I apologize for missing the first “Words Wednesday” for a post last week. I was in Milwaukee, attending the Property Records Industry Association conference. What a fun town! Perfect weather, lots of people out walking, running, riding bicycles. Extremely friendly folks everywhere (even the TSA check-in lady at the airport was pleasant!).
We stayed downtown at the Pfister hotel (pronounced with a silent “p”), originally built over 100 years ago. It was beautiful! The artistic designs for the stairs and hotel rooms were amazing, and there were paintings and other artwork throughout the hotel. I particularly liked the fact that all three lamps in my room were different styles. If you are ever in Milwaukee, make a trip to the hotel. The lobby, itself, is a wonder, with beautiful gilded ceilings and walls (plus a beautiful old-styled bar . . . from what I noticed . . . lol).
In every room was a book about the hotel’s history and artwork. From there I learned something about this month’s post – billiards! Here is the quote from the book: “The early Pfister had two billiard rooms. One for the men and one for the women. Billiards actually began about the 15th century and started as a lawn game somewhat similar to croquet. When they moved the game inside, a green cloth was incorporated to simulate the grass. The original tables had flat walls for rails and helped keep the balls on the table. It was said they resembled riverbanks. Once people discovered that they could use the walls to bounce balls in a desired direction, the term “bank shot” came into being. This popular game was a big hit at the Pfister. In fact, the Brunswick company designed a one-of-a-kind billiards table for the hotel that became the prototype for one of their best-selling models.”
You know that I couldn’t stop there because now I wanted to know the difference between billiards and pool (which I have been known to play in my time . . .😉. From the website www.diffen.com, I learned that billiards usually involves hitting a cue ball so that it contacts an object ball, some number of cushions, and then a second object ball. Pool, on the other hand, is known as ‘pocket billiards’ because it involves hitting the cue ball so that one of 7 object balls (striped or solid) falls into a pocket, then pocketing the 8-ball to win. Oh, and there is also a game called “snooker” that is played on a similar table.

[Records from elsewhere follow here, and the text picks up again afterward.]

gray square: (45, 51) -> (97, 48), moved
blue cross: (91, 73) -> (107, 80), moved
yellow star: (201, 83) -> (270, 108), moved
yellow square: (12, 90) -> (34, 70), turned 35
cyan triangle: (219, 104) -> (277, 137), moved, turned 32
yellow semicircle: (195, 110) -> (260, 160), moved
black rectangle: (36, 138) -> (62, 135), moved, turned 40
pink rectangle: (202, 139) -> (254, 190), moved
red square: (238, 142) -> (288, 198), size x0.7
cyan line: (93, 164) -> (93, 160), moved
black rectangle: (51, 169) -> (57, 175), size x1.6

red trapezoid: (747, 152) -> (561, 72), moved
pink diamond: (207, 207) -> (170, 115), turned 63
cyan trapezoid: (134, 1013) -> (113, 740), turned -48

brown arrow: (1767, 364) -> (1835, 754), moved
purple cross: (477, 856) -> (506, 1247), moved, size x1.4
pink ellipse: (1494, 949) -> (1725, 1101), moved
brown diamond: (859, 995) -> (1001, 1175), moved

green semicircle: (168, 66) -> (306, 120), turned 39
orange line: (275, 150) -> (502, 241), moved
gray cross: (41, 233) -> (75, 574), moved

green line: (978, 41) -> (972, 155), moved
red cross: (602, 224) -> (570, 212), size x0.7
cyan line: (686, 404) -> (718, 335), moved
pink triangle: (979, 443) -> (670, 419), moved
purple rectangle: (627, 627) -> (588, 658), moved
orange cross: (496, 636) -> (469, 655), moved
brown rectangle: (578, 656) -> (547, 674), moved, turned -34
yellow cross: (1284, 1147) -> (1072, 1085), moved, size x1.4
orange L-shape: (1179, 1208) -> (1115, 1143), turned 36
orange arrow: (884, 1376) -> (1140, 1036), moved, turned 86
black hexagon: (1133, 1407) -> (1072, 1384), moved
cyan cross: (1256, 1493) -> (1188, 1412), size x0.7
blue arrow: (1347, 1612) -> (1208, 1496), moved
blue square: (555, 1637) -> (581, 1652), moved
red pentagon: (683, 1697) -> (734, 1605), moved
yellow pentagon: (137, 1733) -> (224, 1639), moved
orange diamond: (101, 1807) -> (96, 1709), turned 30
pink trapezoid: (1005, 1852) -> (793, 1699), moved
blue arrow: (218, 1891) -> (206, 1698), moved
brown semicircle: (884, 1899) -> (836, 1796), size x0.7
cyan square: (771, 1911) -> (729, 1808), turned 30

Words we use in playing these sports are often used in regular conversation, like “carom.” Carom (to bounce off of something) is from ‘carambola’ in Spanish and Portuguese and ‘carombole’ in French where many believe billiards originated. The French influence explains another common pool term – massé – to curve the ball. I thought it might have something to do with massage 😊, but no, it really comes from the French for mace or sledgehammer! Not at all my kind of massage, thank you . . . 😂.